-- Assignment --
Using the listing below, give again exactly the lines from the line with "100% wool and" to the line with "Compute your estate", inclusive, without the pictures.

-- Supplied data --
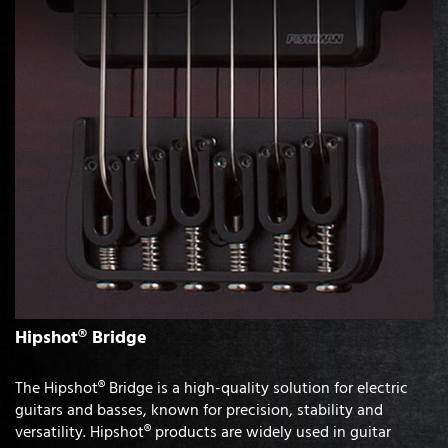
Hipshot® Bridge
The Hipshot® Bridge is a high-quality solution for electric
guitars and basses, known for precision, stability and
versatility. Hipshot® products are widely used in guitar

---

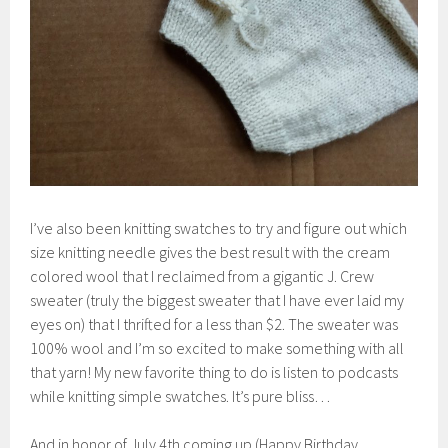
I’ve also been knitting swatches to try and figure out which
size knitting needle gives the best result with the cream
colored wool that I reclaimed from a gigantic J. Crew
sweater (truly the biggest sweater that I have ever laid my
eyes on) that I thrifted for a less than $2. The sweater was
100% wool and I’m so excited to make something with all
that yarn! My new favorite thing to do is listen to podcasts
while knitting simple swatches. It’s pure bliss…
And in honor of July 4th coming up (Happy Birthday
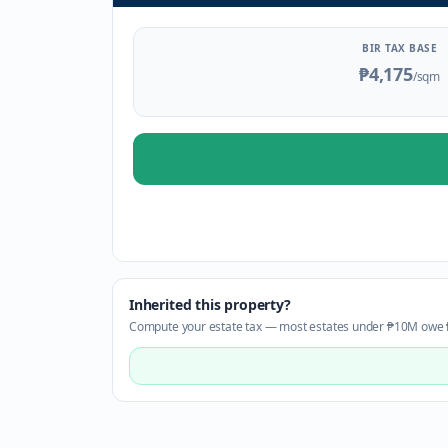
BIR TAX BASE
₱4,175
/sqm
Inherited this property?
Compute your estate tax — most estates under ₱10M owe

-- Solution to this task --
100% wool and I’m so excited to make something with all
that yarn! My new favorite thing to do is listen to podcasts
while knitting simple swatches. It’s pure bliss…
And in honor of July 4th coming up (Happy Birthday
BIR TAX BASE
₱4,175
/sqm
Inherited this property?
Compute your estate tax — most estates under ₱10M owe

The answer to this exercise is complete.